The job is to find each line of the records below that includes the word "para" and copy it.

____________________

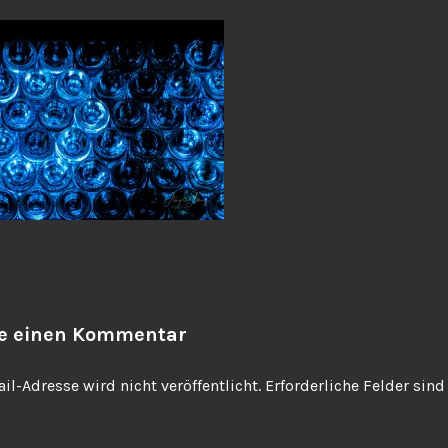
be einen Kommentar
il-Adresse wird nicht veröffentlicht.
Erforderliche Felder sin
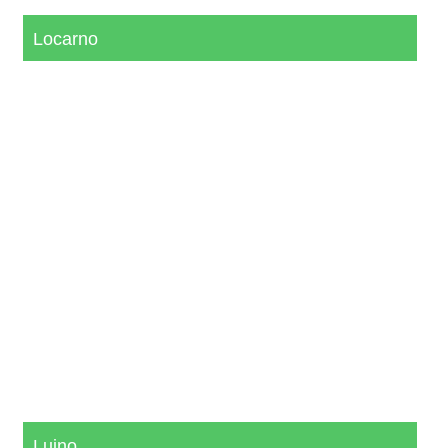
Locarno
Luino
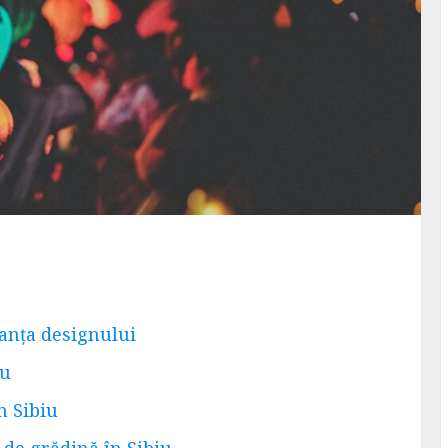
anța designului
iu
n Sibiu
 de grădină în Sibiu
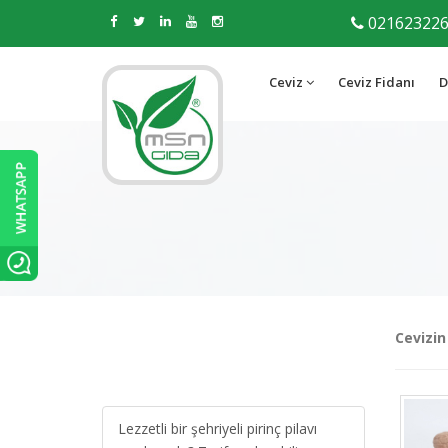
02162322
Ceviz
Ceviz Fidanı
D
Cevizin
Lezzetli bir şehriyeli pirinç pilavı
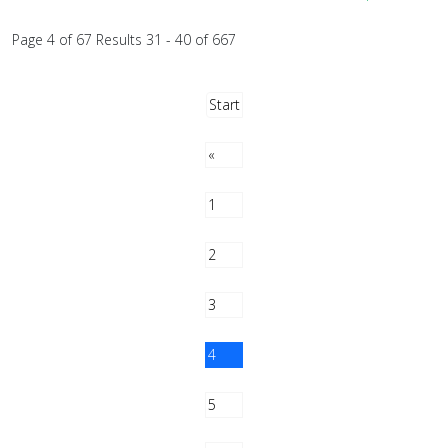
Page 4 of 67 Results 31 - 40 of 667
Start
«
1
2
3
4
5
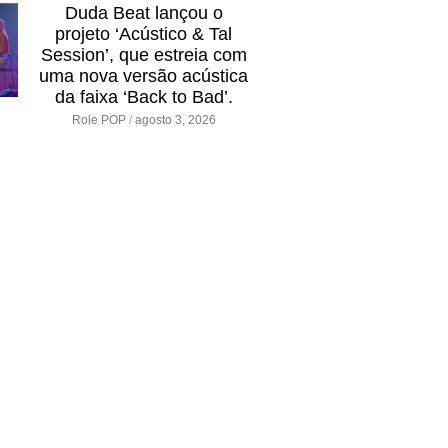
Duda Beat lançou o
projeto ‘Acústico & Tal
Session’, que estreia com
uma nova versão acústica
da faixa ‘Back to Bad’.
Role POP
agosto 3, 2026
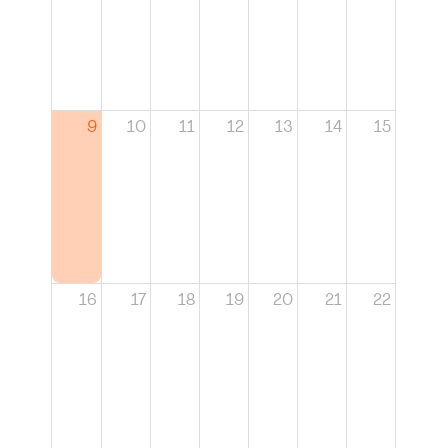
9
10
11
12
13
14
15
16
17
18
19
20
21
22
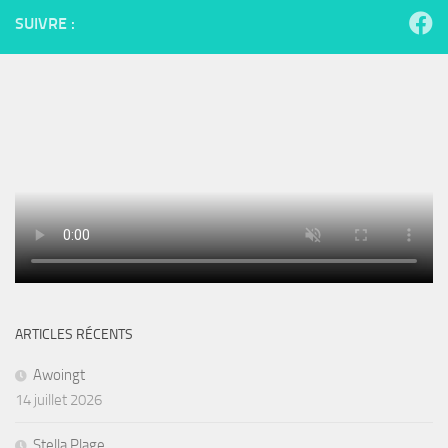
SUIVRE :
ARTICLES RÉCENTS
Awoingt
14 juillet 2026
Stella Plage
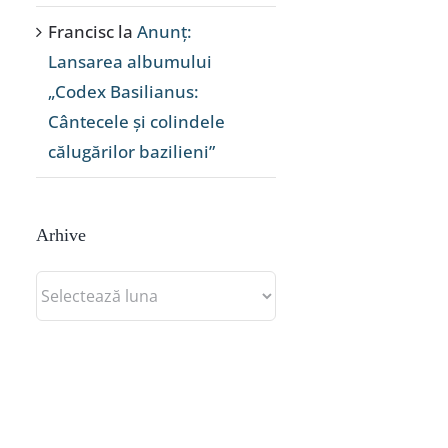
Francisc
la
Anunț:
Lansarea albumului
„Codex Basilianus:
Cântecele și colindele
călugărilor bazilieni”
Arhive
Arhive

____________________

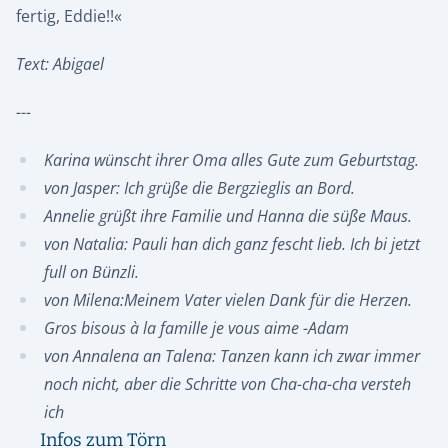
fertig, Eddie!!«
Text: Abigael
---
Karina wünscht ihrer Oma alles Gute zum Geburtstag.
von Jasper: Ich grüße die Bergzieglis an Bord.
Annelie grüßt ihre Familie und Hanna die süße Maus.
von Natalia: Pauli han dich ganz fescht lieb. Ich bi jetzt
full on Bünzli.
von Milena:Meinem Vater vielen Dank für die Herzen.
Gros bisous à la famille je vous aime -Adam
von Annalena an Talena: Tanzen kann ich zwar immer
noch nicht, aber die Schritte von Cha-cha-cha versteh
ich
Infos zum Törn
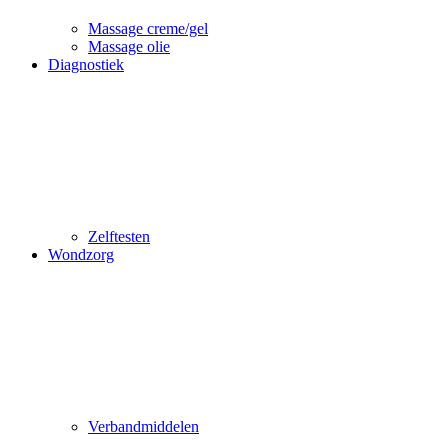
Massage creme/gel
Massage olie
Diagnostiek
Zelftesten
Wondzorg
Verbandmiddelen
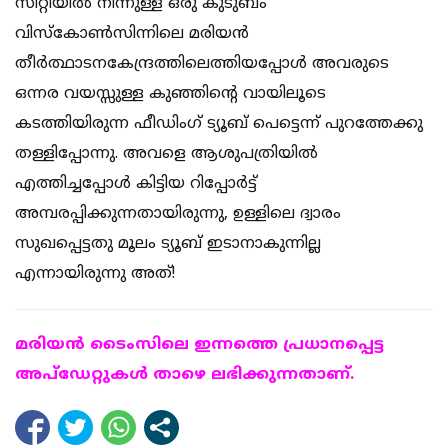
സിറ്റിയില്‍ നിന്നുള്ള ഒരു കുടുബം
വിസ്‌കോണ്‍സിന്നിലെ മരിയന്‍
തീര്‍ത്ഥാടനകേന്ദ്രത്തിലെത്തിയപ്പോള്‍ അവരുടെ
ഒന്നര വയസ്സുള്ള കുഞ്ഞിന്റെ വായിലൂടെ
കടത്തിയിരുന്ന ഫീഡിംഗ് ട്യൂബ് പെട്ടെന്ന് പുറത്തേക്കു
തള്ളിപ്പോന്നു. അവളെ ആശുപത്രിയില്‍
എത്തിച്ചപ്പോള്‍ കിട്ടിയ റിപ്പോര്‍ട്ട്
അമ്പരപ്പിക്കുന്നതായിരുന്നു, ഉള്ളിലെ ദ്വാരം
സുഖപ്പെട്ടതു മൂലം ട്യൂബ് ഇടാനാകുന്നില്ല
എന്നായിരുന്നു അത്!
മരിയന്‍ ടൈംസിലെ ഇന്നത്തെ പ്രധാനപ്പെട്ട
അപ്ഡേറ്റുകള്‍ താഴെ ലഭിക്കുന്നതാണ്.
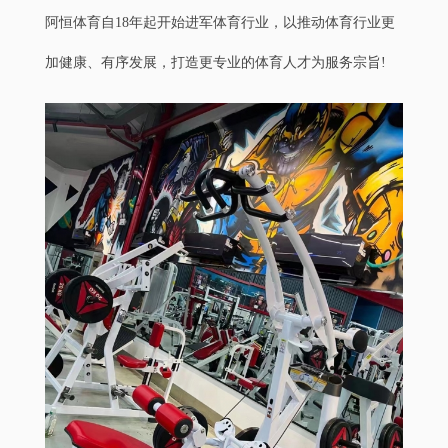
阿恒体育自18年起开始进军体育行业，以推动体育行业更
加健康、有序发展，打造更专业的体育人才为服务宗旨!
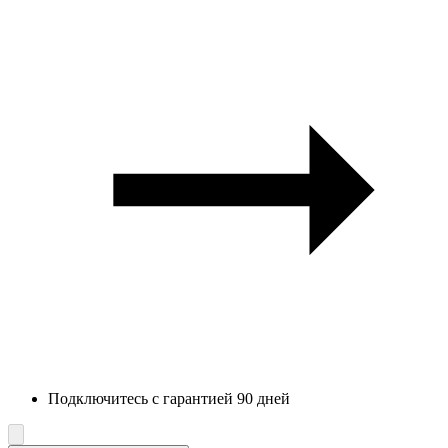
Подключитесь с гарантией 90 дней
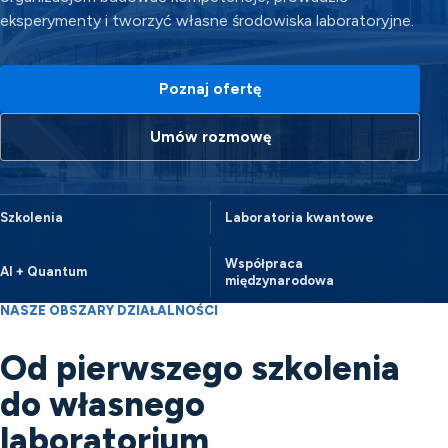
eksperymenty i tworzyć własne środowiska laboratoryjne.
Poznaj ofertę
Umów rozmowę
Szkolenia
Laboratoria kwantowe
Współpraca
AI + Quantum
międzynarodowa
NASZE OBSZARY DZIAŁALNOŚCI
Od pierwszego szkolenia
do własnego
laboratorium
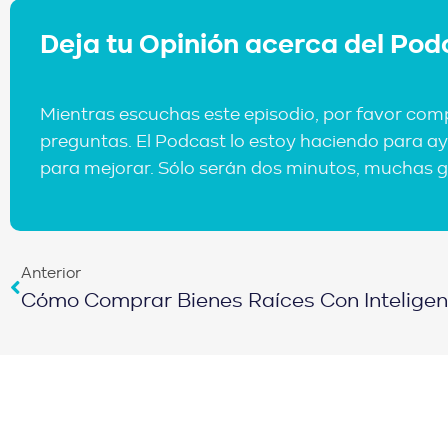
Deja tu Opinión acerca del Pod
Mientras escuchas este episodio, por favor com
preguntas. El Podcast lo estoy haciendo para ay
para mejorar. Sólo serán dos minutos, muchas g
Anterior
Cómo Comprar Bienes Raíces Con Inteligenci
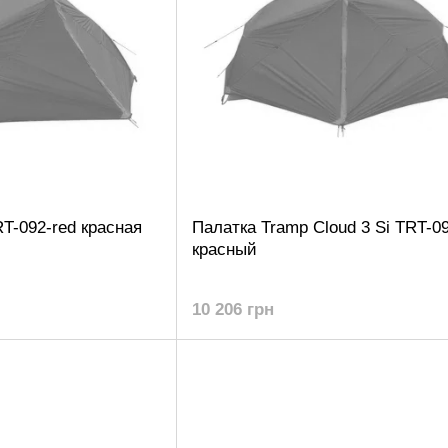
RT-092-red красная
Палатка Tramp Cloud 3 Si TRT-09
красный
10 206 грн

____________________

Answer below -
preguntas. El Podcast lo estoy haciendo para ay
para mejorar. Sólo serán dos minutos, muchas g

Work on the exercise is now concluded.